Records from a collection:
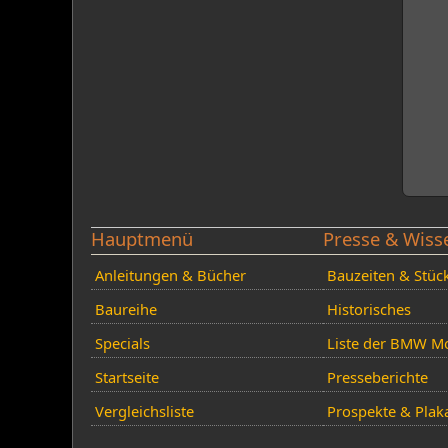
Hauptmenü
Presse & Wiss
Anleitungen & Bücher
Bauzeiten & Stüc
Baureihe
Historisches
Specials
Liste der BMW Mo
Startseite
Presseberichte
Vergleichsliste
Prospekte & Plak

...

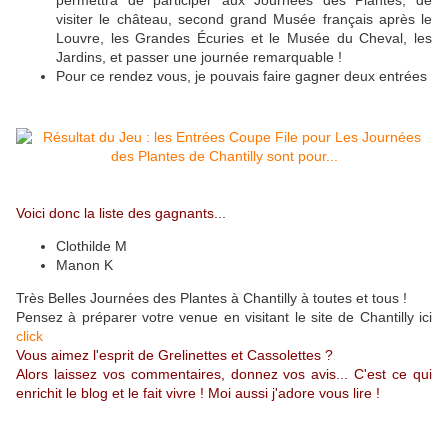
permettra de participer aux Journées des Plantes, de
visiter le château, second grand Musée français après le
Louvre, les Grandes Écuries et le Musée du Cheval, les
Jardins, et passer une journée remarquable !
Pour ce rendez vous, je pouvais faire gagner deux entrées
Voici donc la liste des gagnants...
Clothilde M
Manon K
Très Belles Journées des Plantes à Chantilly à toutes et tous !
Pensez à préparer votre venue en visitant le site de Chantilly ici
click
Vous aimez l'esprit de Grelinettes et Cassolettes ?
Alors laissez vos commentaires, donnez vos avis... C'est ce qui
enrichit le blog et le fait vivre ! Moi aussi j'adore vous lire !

# WHAT IS EXPECTED
Could you filter the entries above for lines holding the string "Journées" and copy them?

# EXERCISE RESPONSE
permettra de participer aux Journées des Plantes, de
Très Belles Journées des Plantes à Chantilly à toutes et tous !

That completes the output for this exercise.